The case roiled Jibril Hough, a civil justice activist and spokesperson for the Islamic Center of Charlotte, one of the region’s most well-known mosques.
“They treated him like a terrorist. I mean, they had him in chains at the federal courthouse,” Hough told Cardinal & Pine in an interview this week. “The guy was just taking pictures.”
Hough organized rallies and public forums in attempts to help, but Akhtar was eventually deported to Pakistan. “The man had a wife who was here legally, and children. But due to some errors on paperwork that had to be resubmitted, his family was broken up.”
Hough still gets upset talking about the case. He is familiar with the sting of Islamophobia, having faced overt job discrimination, police surveillance, and harassment himself. Since 9/11, it’s been a familiar story for many in his community.
Some attempted to cope by going quiet, assimilating as much as possible. Hough did not.
“I didn’t really like the apologetic tone that many in the community were giving [after 9/11]. I understand why some would be apologetic, because they didn’t want to leave America and they didn’t want bad things to happen to them, but at the same time, our community was not responsible for what happened on 9/11,” he said.
Hate Crimes Against Muslims Multiplied
Still, the Muslim community paid heavily. In the 20 years since, no demographic has been as impacted by the legal and cultural sea change in the US following 9/11 as American Muslims.
Hate crimes multiplied against Muslim Americans, spiking 500% from 2000 to 2009 and remaining troublingly high to this day. In 2015, three young Muslim American students at the University of North Carolina at Chapel Hill and NC State University were brutally murdered by a Chapel Hill neighbor . Assaults on women who wear their hair covered are not uncommon. Worshippers are harassed.

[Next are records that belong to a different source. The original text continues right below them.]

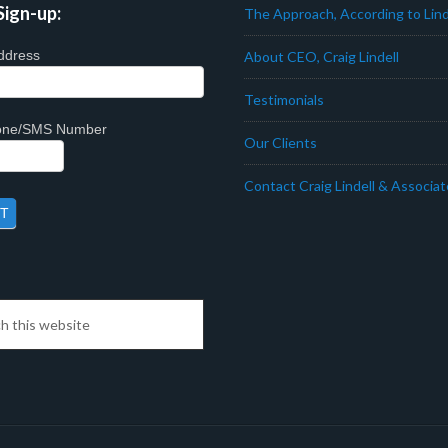
Sign-up:
The Approach, According to Lind
ddress
About CEO, Craig Lindell
Testimonials
hone/SMS Number
Our Clients
Contact Craig Lindell & Associa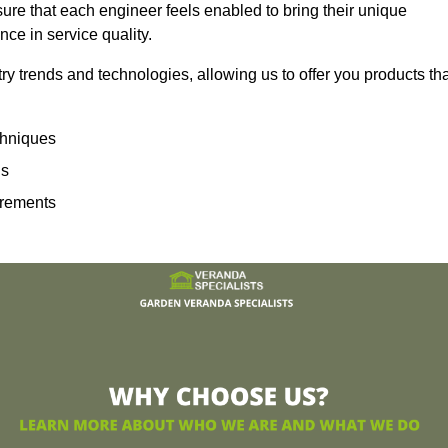
sure that each engineer feels enabled to bring their unique
ence in service quality.
ry trends and technologies, allowing us to offer you products th
echniques
ns
irements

Post-9/11, Congress enacted dozens of bills that either directly or indirectly targeted Muslims, and entire government agencies such as the US Department of Homeland Security, National Security Agency, and Immigration and Customs Enforcement laser-focused on the threat of radical Islamists, ignoring the swelling ranks of violent, right-wing militias of largely white Americans. The Patriot Act, the FISA Amendments Act and other laws gave agencies unprecedented access to private citizens’ information with precious little oversight.
Advocacy Born Out of Bias
Rather than retreat into insularity, Muslims in North Carolina and across the US used the increased scrutiny to shine a light on issues of advocacy. More than 170 Muslims ran for office in the US in 2020, a historic high. On every level, from grassroots community work to the US Congress, Muslim Americans began making their voices heard and their presence known.
Muslims elected to US Congress, to date, include US Reps. Keith Ellison (D-Minnesota), André Carson (D-Indiana), Ilhan Omar (D-Minnesota), and Rashida Tlaib (D-Michigan). North Carolinians installed state Sen. Larry Shaw (D-Raleigh) andstate Sen. Mujtaba Mohammed (D-Charlotte)Nida Allam recently becamethe first Muslim woman to hold elected office in the state when voters chose her to bea Durham County Commissioner.
Summayah Waheed was an undergraduate student when she heard that the towers at the World Trade Center had been struck by planes. Now a policy consultant for Muslim Advocates, a nation-wide organization, Waheed studies closely the trends and policies affecting American Muslims. She attributes much of the rise in Muslim American activism to the backlash from 9/11.
“Having to see a bunch of laws go into effect that were unconstitutional or codifying religious profiling was upsetting, but it motivated us to do the work,” the Washington-based consultant told Cardinal & Pine. “Unfortunately there’s still a lot of work to be done to undo some of the encroachments on our Constitutional rights, but it’s up to us to keep fighting.”
This activism is making America a safer place for us all. Many Muslims, like Hough, have taken the battle beyond religious discrimination, demonstrating alongside their neighbors against police brutality, economic injustice and on behalf of progressive issues.
It’s important, Hough said, to show up as allies. “Oftentimes people don’t go out [and protest] unless something really hits home or it’s someone who looks like them. We have to get beyond that and focus on the justice of it.”
Waheed simply advised Muslims looking to make a difference.
“Find what you’re passionate about and follow that. Not everyone is going to want to go into politics, but there are so many ways to engage in your community and raise your voice,” she said. “At the local level, sometimes you have a bigger impact and that can trickle up.”